'Major settlement building won't stop'

Top official tells 'Post' it's "well understood" settlement activity will continue in some areas.

Har Homa 224.88 (photo credit: AP)
Har Homa 224.88
(photo credit: AP)
Israel will continue building in Jerusalem as well as in major settlement blocs in the West Bank, even as a construction freeze continues elsewhere in the territories, a senior Israeli official said Thursday.

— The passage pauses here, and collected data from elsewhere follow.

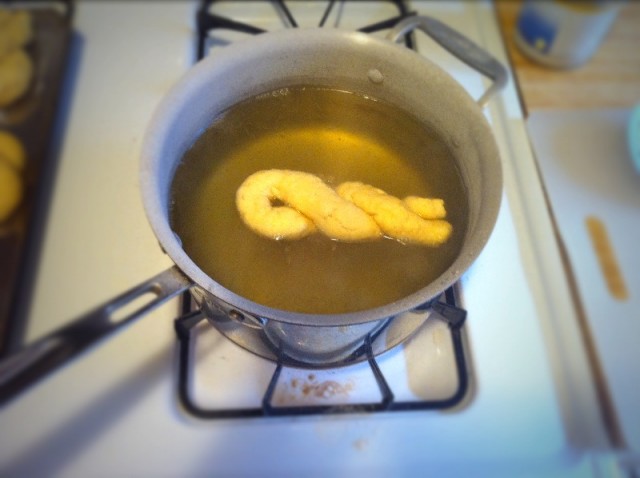 The image size is (640, 478). In order to click on hole in cutting board in this screenshot , I will do `click(609, 259)`. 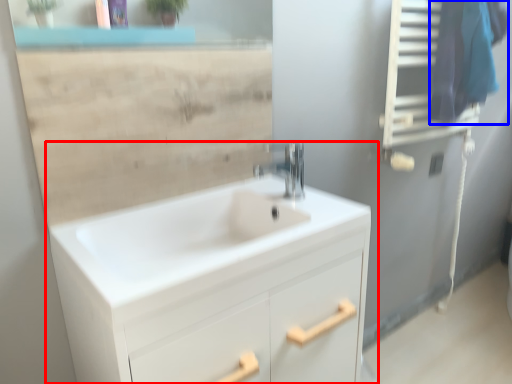 Question: Which object appears closest to the camera in this image, bathroom cabinet (highlighted by a red box) or laundry (highlighted by a blue box)?

Choices:
 (A) bathroom cabinet
 (B) laundry

Answer: (A) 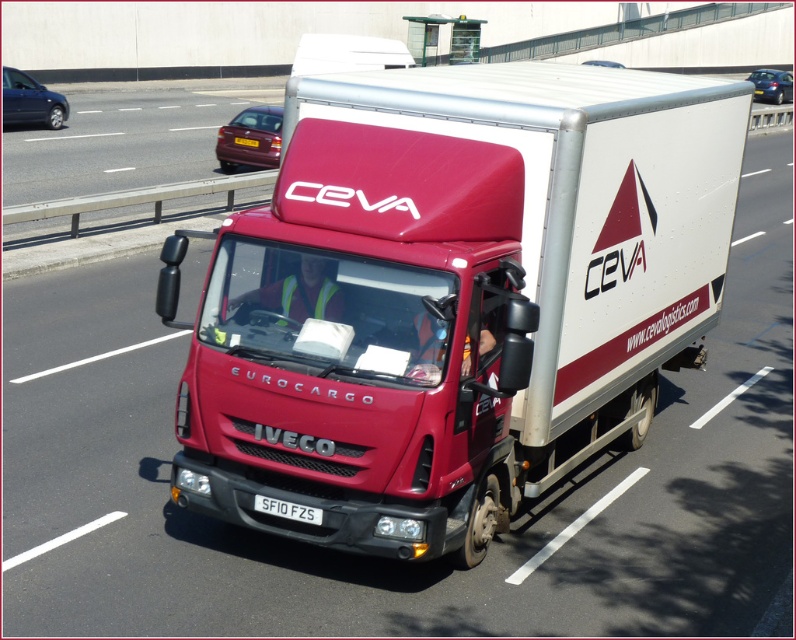 Is shiny maroon car at upper left behind white plastic license plate at center?

Yes.

Who is higher up, shiny maroon car at upper left or white plastic license plate at center?

shiny maroon car at upper left

Is point (260, 157) positioned behind point (256, 500)?

That is True.

Image resolution: width=796 pixels, height=640 pixels. Find the location of `shiny maroon car at upper left`. shiny maroon car at upper left is located at coordinates (250, 138).

Measure the distance between matte red trailer truck at center and camera.

matte red trailer truck at center is 4.97 meters away from camera.

Is matte red trailer truck at center further to camera compared to white plastic license plate at center?

No, it is not.

Describe the element at coordinates (455, 296) in the screenshot. The height and width of the screenshot is (640, 796). I see `matte red trailer truck at center` at that location.

The image size is (796, 640). In order to click on matte red trailer truck at center in this screenshot , I will do `click(455, 296)`.

Which of these two, matte red trailer truck at center or shiny maroon car at upper left, stands shorter?

Standing shorter between the two is shiny maroon car at upper left.

Is point (428, 532) farther from camera compared to point (279, 120)?

No, (428, 532) is in front of (279, 120).

This screenshot has width=796, height=640. What are the coordinates of `matte red trailer truck at center` in the screenshot? It's located at (455, 296). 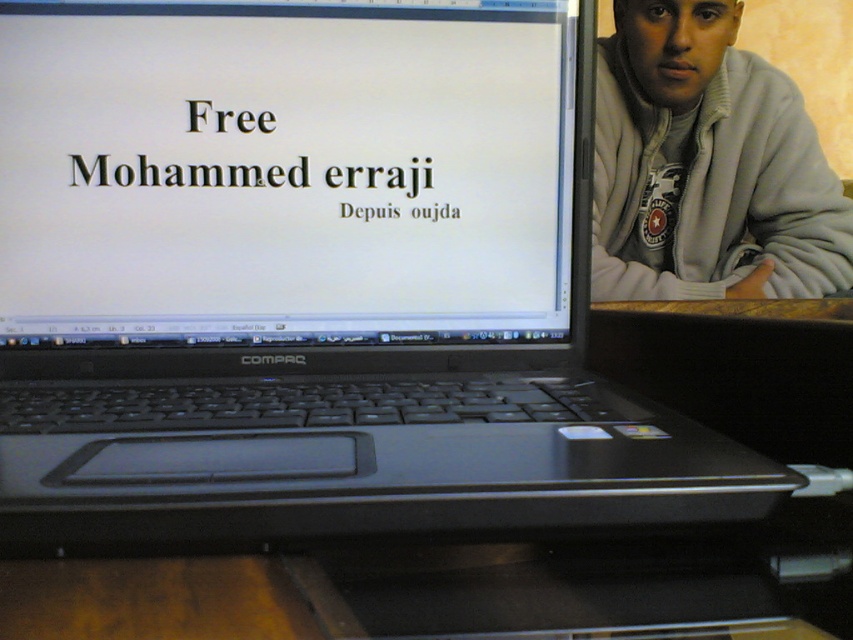 Question: Does white matte screen at center appear on the right side of gray fleece jacket at upper right?

Choices:
 (A) no
 (B) yes

Answer: (A)

Question: Is white matte screen at center above gray fleece jacket at upper right?

Choices:
 (A) yes
 (B) no

Answer: (B)

Question: Which object is closer to the camera taking this photo?

Choices:
 (A) white matte screen at center
 (B) gray fleece jacket at upper right

Answer: (A)

Question: Which of the following is the farthest from the observer?

Choices:
 (A) (233, 115)
 (B) (660, 35)

Answer: (B)

Question: Can you confirm if white matte screen at center is thinner than gray fleece jacket at upper right?

Choices:
 (A) yes
 (B) no

Answer: (A)

Question: Which object appears closest to the camera in this image?

Choices:
 (A) white matte screen at center
 (B) gray fleece jacket at upper right

Answer: (A) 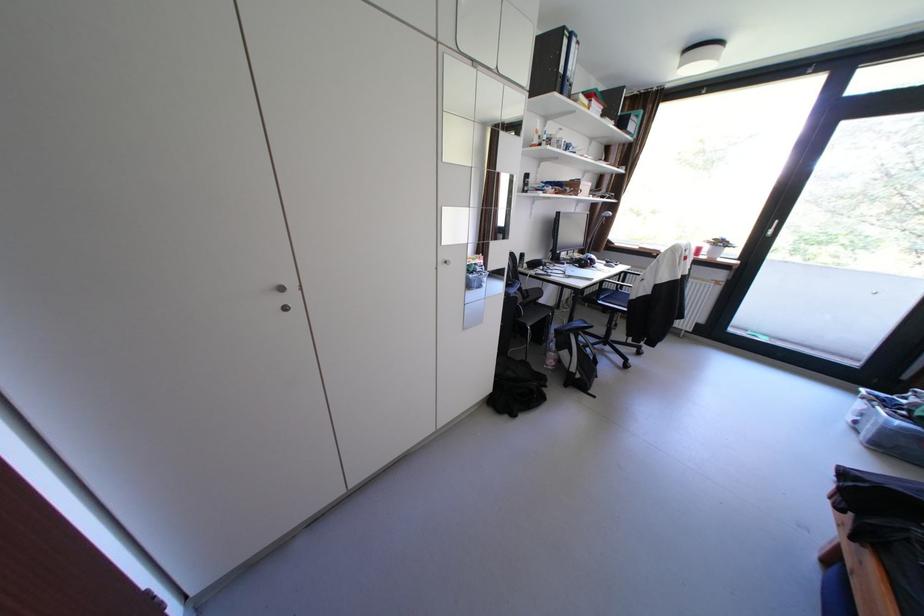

The remarks come days after US Secretary of State Condoleezza Rice told The Jerusalem Post that the US opposes any new construction in the southeastern Jerusalem neighborhood of Har Homa, and does not distinguish between Israeli building in east Jerusalem and the West Bank. "It is very clear that we are committed not to build new settlements, and Israel has taken action to curtail settlement activity over the last years," the Israeli official said. "[But] it is well understood that there are some areas, [the] most populated areas [where] some activity will continue," he added. Israel plans to keep several major West Bank settlement blocs as part of any final peace treaty with the Palestinians. The official added that Israel was determined to continue building in Jerusalem, and that there was no change in its position on the issue despite the rare criticism by America's top diplomat. "Nobody... could expect Israel to interpret this matter [of a building freeze] to be relevant to our capital," he said. The Palestinians have demanded that Israel freeze all settlement activity in the West Bank as well as in east Jerusalem. Prime Minister Ehud Olmert said Wednesday that despite a moratorium on new settlements and land expropriation in the West Bank, building in Jerusalem and West Bank population centers are "not [of] the same status." Recent plans to construct more than 300 new homes in Har Homa, which overlooks Bethlehem and lies just inside the expanded city limits on Jerusalem's southern border with the West Bank, prompted international condemnation. While being built in the 1990s, the disputed neighborhood, home to a population of 7,000, was also the subject of international criticism. While Israel differentiates between building in east Jerusalem and the West Bank, Rice said that the US did not make such a distinction. Her remarks were the strongest criticism to date of Israeli policies in east Jerusalem. Rice's definition of Har Homa as a settlement and her repeated criticism of the expansion plan on the eve of US President George W. Bush's trip to Israel set off alarm bells in Jerusalem amid concern that the US was adopting the Palestinian position against any Israeli construction in east Jerusalem.